In many ways, the movie is fun (like when Elwood's portrait with Harvey comes on-screen). And its general tone of kindliness and gentle mischief suits the main character. The movie questions people's need to pathologize eccentric behavior. If Elwood isn't harming anyone, why not leave him alone? Elwood gets along well with pretty much everyone. He sees beautiful things in people, their potential for good. He's able to regard them with patience and love.

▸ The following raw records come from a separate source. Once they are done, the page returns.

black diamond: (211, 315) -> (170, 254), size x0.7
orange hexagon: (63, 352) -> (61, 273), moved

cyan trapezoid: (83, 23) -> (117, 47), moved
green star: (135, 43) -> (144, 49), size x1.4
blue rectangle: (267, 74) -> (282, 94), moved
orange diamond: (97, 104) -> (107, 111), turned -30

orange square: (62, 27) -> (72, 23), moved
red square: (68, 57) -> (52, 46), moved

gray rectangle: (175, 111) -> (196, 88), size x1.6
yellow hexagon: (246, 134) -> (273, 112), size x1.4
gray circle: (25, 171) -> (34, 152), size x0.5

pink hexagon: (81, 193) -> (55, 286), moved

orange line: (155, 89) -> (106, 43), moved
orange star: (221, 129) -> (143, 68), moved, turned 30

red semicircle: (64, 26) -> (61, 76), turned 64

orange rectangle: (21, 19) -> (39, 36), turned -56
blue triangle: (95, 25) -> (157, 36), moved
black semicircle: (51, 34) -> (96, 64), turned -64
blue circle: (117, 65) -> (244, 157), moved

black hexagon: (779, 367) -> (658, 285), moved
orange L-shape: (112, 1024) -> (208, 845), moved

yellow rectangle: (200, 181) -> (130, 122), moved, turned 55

In contrast, the movie's authority figures are often petty, small-minded, and driven by their egos. They insist only on their version of reality. One pompous young psychiatrist even gets annoyed with the sensitivity and caring discernment of Ruth Kelly (Peggy Dow), a nurse at the institution. As for Elwood's sister - she wants to accept and love her brother, but she's also afraid to believe in Harvey's existence. She has an inkling that the rabbit is real in some way. But if she allows for a reality where a giant mostly invisible rabbit is real, wouldn't that mean she's crazy? Her efforts to avoid the appearance of craziness often lead her to act in unbalanced, neurotic ways.

Throughout Harvey, Elwood's calm, beautiful thoughts and the charm of his eccentricity shine through. But there's no doubt the movie is melancholy too. Elwood is a ruin in some ways. He drinks steadily. He doesn't seem to have any adult responsibilities; he lives with his sister, who runs the household. His life is made pleasant by alcohol, Harvey, and an appreciation of people's company. There are a few moments when he reflects on himself, and his tone is wistful. "I'd almost be willing to live my life over again. Almost," he says. And, "I've wrestled with reality for 35 years, Doctor, and I'm happy to state I've won out over it." He says he was smart for years, but now recommends being pleasant.

Although he views the world in a kindly way, he needs protection from it. Maybe the only way to cope with other people's hardness, and their ruthless determination to get everyone to think as they do, is to soften the world and see it through a haze. To imagine, as a constant companion, a friend who isn't even human and in that way offers safe relief for loneliness.

Nurse Kelly at one point feels that Elwood truly sees her, and she wonders if she'll ever feel happier than at that moment. Because will anyone else ever take the time to sincerely understand her? She's used to getting talked over. Like Elwood, she lacks ruthlessness. How will she continue negotiating a world where sensitivity and patience have little value or means of expression? A thick cushion of imagination and drink helps Elwood live as a child-like old soul and go about his life largely untroubled. Other people might adopt a similar approach, though less extreme. Some remind themselves to be more kind, to take more time to really listen. Many become callous.

Elwood doesn't skip around bestowing uncomplicated happiness on everyone. He remains on the fringes of his town as a kindly alcoholic who can make people smile sometimes, and sometimes get them to think more deeply about their life. That's beautiful, in and of itself. He has a beautiful soul, and it's bruised deep.